Records from a collection

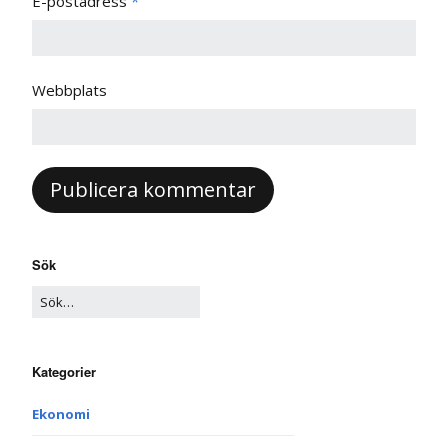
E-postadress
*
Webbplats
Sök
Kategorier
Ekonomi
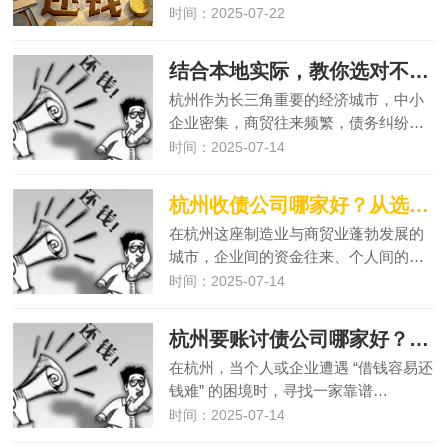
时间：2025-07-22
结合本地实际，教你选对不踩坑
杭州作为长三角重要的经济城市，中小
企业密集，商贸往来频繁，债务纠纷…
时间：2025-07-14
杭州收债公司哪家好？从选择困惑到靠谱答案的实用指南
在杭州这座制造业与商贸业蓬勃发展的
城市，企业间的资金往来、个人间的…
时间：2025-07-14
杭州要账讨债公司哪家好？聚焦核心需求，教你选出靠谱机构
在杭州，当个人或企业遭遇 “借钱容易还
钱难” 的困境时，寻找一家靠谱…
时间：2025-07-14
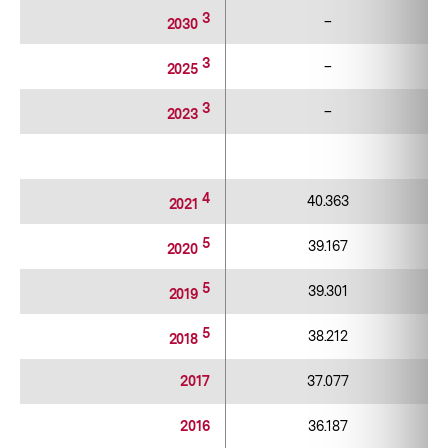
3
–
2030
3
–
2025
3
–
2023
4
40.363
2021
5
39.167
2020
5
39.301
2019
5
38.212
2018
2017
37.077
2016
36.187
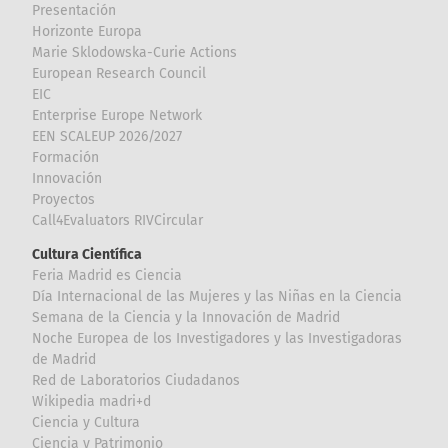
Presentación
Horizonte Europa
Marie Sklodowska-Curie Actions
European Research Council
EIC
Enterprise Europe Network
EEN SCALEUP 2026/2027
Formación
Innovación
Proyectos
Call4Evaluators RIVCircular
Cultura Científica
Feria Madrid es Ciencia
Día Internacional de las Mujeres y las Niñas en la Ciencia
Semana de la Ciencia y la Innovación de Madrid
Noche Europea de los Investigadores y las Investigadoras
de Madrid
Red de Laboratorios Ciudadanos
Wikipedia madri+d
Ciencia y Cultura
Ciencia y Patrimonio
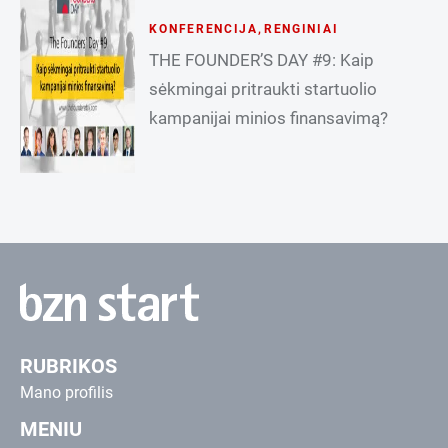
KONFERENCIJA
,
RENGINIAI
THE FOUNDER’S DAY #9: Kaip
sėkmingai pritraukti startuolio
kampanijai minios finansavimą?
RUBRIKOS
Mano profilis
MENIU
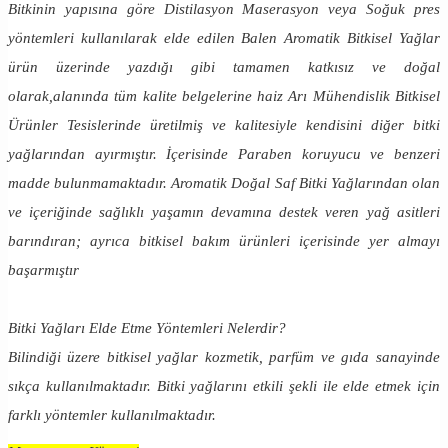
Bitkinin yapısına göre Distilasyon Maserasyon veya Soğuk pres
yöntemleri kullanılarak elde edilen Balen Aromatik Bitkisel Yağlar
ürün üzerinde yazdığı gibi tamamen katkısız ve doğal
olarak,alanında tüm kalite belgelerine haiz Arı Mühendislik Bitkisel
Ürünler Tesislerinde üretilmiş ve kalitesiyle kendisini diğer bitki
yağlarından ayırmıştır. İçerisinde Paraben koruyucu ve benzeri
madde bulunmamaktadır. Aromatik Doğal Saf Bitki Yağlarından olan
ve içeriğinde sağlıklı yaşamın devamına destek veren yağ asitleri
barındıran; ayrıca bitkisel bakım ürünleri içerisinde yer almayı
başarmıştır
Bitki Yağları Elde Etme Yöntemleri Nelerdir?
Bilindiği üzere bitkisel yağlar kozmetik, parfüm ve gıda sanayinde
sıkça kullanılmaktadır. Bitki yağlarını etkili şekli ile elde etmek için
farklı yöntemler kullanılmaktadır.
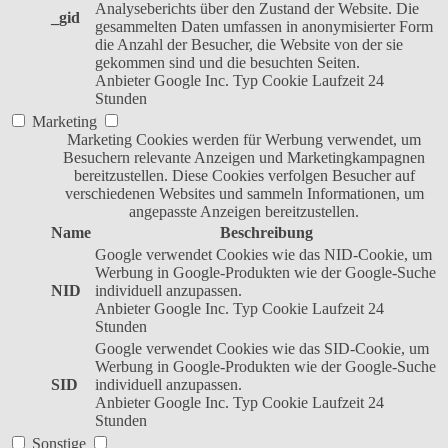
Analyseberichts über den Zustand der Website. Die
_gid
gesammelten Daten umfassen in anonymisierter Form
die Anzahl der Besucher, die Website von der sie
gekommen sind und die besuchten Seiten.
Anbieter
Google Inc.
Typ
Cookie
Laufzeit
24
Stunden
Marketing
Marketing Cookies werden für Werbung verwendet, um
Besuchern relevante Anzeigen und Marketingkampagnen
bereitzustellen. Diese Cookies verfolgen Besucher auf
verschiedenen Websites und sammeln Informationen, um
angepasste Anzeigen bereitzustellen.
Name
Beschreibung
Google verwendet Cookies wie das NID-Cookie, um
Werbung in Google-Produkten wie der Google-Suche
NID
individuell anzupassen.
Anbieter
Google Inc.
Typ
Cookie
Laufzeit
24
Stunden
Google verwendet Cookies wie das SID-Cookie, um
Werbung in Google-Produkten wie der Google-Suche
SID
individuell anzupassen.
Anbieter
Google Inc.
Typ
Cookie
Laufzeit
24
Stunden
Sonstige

...

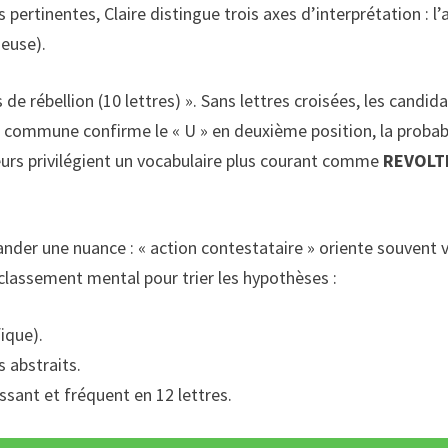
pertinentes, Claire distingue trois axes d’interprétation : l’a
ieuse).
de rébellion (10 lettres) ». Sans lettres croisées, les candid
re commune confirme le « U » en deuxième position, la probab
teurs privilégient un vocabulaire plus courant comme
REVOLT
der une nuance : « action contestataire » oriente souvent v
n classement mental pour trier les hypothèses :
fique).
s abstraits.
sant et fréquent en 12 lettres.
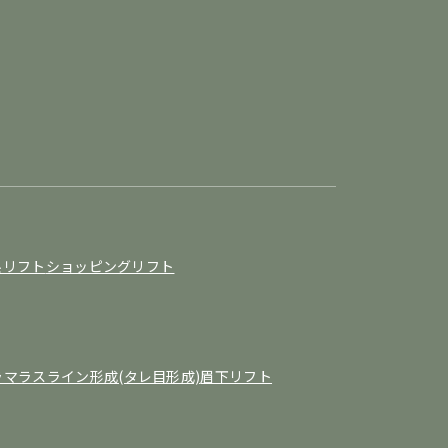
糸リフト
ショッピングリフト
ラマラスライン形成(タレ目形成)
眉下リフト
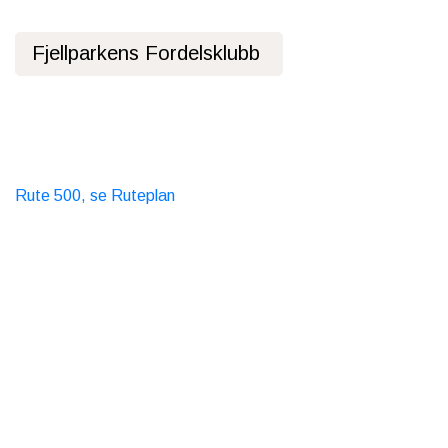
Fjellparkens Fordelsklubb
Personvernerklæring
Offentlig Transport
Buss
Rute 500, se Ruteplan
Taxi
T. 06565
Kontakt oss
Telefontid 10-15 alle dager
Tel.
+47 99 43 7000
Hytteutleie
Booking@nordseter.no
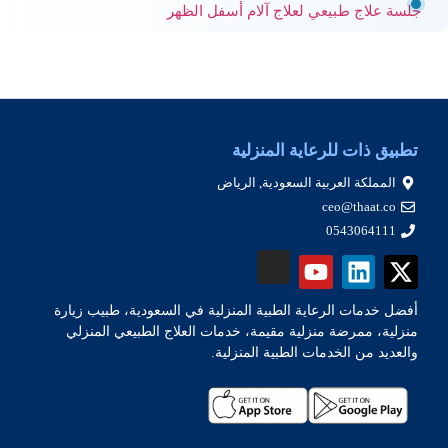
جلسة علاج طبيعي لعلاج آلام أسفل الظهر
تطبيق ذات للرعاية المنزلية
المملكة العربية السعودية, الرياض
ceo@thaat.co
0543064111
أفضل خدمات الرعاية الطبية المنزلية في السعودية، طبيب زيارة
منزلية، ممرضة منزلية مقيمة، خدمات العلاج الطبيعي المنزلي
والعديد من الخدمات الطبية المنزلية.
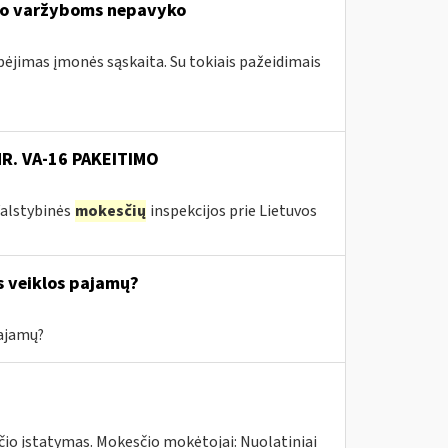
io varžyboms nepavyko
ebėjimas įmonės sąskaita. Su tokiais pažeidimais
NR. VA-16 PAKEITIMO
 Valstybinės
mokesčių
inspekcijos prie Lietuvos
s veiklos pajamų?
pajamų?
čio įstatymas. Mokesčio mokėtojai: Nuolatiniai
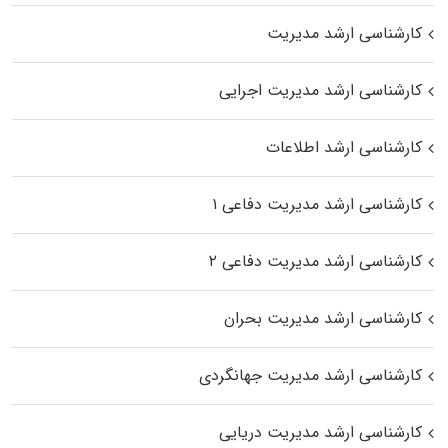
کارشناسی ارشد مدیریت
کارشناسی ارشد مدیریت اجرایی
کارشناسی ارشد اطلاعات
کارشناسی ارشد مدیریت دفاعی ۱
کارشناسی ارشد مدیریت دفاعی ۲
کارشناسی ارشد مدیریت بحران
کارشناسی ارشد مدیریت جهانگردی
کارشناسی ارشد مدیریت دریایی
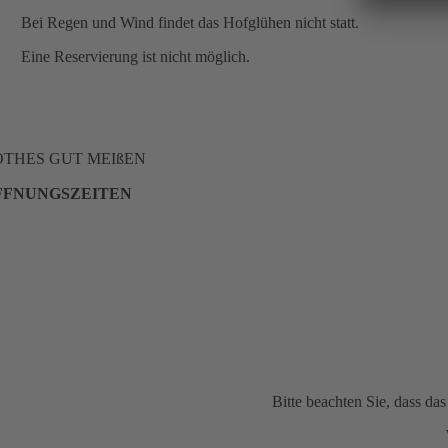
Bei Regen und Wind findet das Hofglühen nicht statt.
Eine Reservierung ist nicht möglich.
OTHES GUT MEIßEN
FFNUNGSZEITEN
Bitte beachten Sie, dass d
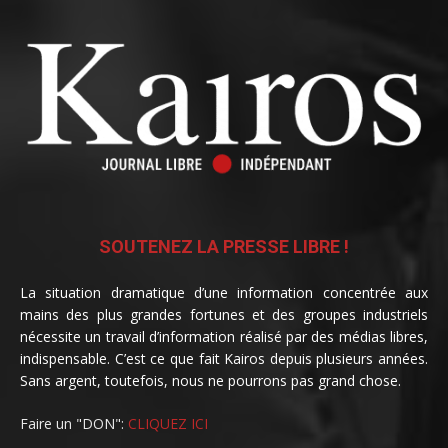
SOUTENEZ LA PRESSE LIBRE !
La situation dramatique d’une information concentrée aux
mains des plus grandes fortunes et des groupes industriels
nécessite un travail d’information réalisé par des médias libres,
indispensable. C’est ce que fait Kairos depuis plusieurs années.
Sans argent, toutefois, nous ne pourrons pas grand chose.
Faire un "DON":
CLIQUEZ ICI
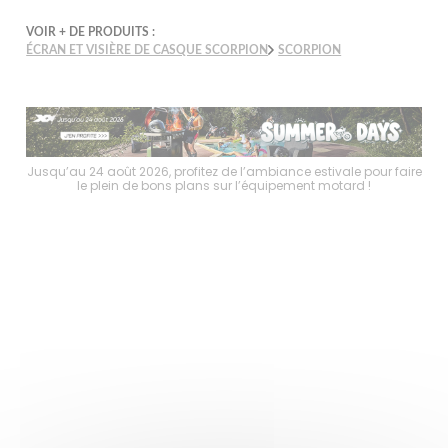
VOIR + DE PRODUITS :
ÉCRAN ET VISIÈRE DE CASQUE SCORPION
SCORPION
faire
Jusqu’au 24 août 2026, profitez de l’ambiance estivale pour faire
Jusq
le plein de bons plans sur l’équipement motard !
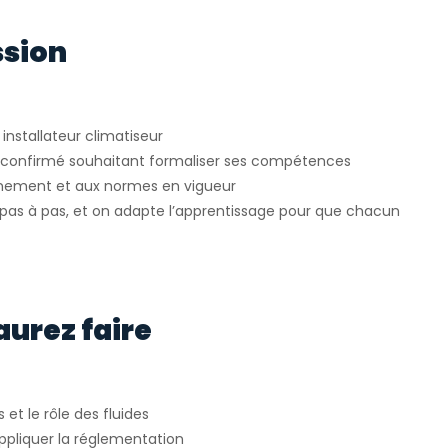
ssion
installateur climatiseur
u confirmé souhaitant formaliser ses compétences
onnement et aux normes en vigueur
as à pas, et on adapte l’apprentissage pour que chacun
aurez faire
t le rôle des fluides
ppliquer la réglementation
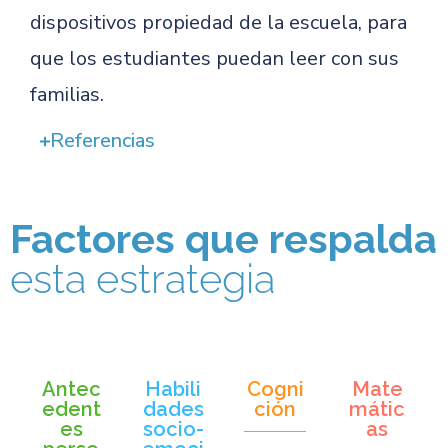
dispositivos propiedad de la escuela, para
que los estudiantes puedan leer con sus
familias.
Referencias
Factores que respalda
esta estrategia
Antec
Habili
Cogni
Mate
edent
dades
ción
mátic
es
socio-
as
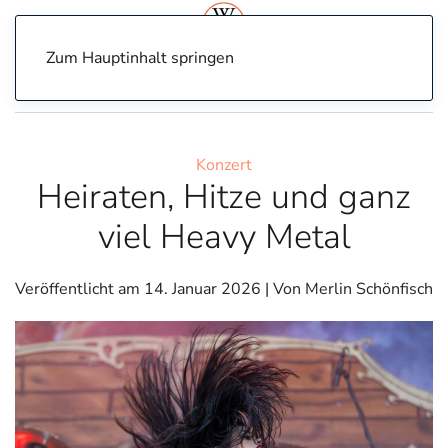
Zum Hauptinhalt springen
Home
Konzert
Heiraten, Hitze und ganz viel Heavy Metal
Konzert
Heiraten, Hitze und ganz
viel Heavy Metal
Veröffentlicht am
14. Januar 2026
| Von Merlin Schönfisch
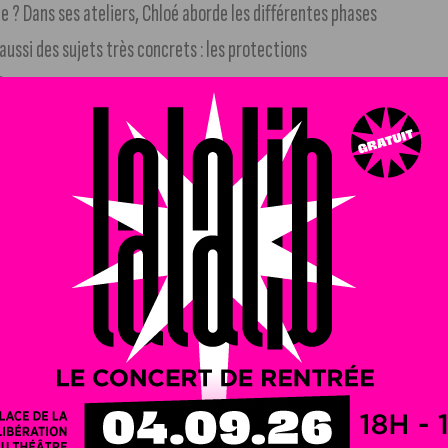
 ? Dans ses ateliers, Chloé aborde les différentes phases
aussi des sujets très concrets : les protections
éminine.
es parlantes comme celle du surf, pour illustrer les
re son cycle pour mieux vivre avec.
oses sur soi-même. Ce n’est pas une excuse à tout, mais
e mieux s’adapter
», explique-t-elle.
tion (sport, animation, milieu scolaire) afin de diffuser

==

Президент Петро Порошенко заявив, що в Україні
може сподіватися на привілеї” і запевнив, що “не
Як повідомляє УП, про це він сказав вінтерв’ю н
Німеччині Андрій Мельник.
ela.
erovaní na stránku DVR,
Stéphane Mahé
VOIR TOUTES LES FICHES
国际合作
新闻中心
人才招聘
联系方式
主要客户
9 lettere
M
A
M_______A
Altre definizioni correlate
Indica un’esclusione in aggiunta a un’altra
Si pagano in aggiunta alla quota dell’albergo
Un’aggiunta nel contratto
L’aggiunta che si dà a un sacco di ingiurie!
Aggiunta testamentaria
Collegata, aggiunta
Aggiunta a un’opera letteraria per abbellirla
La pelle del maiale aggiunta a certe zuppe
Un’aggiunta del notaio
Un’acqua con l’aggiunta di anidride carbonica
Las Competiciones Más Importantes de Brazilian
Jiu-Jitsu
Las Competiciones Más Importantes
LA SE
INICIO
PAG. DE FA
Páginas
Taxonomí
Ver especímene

◆ What you have to do ◆
Collect every line with the string "Innovación" from the records, and copy each.

◆ Reply ◆
Innovación
Semana de la Ciencia y la Innovación de Madrid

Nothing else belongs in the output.